- Born: 1716 Burslem, Staffordshire, England
- Died: 23 February 1773 (aged 56–57) Burslem, Staffordshire, England
- Spouse: Isabell Beech
- Children: 5

= Thomas Wedgwood IV =

English master potter (1716-1773)

Thomas Wedgwood IV (1716 – 23 February 1773) was an English master potter who taught his youngest brother Josiah Wedgwood the trade. Following the death of their father, potter Thomas Wedgwood III, Josiah was apprenticed to his eldest brother Thomas for five years, starting in 1744.

He was the fourth-generation Thomas Wedgwood to live in the Churchyard House until 1756, when he took up residence at the Overhouse, which he inherited from his cousin Katherine Egerton. Prior to that, he had already been leasing the Overhouse Potworks. Although he was not as commercially successful as his brother Josiah, his pottery business achieved more material wealth than previous generations of Wedgwoods.

== Family ==
The eldest son of the potter Thomas Wedgwood III (1685–1739) and his wife Mary Stringer, Wedgwood was also the great-uncle of naturalist Charles Robert Darwin.

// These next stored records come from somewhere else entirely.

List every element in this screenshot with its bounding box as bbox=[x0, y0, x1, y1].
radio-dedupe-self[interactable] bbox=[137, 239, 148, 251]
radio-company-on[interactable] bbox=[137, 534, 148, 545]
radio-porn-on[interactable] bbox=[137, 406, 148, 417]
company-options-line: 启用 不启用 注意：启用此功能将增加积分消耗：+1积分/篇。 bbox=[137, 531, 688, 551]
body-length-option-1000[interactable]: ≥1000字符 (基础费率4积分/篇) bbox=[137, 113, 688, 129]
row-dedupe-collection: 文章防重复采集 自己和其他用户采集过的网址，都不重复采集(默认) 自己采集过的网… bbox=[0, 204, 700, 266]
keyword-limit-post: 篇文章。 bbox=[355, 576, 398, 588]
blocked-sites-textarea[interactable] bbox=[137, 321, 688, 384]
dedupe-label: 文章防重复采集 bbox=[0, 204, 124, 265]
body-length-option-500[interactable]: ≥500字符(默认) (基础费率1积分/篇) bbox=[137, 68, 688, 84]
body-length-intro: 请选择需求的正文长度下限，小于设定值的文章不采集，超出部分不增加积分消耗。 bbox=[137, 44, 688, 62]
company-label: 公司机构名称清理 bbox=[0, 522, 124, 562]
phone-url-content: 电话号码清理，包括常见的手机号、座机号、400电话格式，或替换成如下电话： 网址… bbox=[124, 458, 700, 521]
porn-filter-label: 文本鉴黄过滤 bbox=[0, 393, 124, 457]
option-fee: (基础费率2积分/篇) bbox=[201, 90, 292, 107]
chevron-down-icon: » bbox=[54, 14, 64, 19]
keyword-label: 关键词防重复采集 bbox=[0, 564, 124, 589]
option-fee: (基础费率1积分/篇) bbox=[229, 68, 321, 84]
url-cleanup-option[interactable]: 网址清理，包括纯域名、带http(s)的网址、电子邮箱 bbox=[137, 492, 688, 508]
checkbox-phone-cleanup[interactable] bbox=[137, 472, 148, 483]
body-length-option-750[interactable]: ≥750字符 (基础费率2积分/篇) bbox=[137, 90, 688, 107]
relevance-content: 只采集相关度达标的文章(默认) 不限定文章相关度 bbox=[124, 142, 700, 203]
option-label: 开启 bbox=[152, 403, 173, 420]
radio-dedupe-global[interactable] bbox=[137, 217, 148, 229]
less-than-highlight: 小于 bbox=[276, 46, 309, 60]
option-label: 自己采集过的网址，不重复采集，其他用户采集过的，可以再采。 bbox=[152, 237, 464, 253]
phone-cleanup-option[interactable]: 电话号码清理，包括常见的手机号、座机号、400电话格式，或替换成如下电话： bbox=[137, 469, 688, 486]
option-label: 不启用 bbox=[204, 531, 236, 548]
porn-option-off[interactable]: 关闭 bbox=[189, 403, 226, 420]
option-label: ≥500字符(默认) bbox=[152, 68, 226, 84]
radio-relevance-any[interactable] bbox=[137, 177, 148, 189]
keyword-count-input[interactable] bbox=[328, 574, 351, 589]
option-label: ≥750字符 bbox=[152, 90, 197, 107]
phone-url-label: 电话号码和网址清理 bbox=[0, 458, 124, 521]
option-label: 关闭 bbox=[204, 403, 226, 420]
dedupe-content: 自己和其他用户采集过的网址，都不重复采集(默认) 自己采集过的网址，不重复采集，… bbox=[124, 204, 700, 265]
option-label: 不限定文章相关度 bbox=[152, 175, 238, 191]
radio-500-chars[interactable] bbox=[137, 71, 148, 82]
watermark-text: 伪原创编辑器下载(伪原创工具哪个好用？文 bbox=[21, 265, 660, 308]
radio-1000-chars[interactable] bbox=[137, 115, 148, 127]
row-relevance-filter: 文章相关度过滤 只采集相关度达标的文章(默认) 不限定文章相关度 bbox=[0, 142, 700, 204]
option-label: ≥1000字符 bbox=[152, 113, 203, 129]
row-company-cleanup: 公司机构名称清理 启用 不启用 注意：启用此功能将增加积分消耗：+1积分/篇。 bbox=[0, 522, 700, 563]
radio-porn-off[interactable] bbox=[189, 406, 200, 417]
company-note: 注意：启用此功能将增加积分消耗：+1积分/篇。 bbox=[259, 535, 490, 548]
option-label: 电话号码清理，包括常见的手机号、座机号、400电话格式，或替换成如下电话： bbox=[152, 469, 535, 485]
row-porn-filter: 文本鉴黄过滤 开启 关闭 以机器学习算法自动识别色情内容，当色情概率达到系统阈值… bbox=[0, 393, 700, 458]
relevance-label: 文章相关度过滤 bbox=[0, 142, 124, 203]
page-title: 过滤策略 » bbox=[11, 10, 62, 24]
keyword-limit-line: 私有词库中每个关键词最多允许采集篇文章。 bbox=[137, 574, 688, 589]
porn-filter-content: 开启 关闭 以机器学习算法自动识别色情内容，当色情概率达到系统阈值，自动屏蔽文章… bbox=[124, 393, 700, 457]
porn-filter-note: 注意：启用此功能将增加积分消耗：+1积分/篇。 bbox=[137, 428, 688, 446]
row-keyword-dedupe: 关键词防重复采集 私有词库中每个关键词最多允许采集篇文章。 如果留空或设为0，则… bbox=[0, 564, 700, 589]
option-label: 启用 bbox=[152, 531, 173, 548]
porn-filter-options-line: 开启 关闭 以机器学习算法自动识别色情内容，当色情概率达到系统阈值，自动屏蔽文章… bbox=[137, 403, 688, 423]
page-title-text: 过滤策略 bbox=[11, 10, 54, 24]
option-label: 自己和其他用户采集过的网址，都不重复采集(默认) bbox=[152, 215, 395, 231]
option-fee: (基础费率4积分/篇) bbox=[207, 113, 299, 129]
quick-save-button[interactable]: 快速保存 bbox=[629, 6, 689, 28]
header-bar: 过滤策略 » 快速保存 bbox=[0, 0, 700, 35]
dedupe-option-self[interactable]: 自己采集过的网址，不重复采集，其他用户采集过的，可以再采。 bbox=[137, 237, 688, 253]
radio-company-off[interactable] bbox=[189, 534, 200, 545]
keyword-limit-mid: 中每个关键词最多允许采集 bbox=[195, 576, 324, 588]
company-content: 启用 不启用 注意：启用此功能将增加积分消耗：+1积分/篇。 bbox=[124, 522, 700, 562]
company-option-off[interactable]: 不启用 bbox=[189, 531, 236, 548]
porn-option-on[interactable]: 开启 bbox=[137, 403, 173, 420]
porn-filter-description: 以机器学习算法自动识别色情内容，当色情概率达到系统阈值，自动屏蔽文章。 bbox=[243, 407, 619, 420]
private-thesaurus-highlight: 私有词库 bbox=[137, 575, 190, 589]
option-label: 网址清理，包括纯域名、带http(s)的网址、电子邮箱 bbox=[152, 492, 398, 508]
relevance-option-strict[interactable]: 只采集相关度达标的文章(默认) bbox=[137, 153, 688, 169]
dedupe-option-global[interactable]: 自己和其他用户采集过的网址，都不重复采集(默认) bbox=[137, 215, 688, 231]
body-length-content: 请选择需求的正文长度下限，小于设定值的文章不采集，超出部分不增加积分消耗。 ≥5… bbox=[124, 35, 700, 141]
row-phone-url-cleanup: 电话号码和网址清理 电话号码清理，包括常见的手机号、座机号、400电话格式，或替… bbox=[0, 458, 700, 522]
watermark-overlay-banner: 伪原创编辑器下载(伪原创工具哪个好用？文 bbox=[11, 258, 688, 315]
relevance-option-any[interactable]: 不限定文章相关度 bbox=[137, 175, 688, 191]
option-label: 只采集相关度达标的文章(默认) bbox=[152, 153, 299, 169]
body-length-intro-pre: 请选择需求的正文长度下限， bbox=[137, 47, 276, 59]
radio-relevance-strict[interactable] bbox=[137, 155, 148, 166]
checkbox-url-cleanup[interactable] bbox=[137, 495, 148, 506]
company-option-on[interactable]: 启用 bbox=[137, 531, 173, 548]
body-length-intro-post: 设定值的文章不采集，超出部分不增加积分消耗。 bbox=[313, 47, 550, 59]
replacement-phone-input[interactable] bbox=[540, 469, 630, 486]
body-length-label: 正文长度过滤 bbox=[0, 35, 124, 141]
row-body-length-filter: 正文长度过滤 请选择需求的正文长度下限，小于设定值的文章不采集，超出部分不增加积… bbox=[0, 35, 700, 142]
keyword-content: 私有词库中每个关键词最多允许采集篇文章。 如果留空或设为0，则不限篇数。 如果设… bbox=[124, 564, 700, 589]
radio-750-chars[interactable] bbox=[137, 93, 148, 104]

He married twice, first to Isabell Beech (1722–1750), who had five children, two of whom died in infancy. His surviving children with Isabell included Thomas Wedgwood V (c. 1745–1787), master potter of the Overhouse, from whom descends the famous ceramic designer Clarice Cliff. After the death of his first wife, he married Jane Richards (1715–1785), with whom he had three children.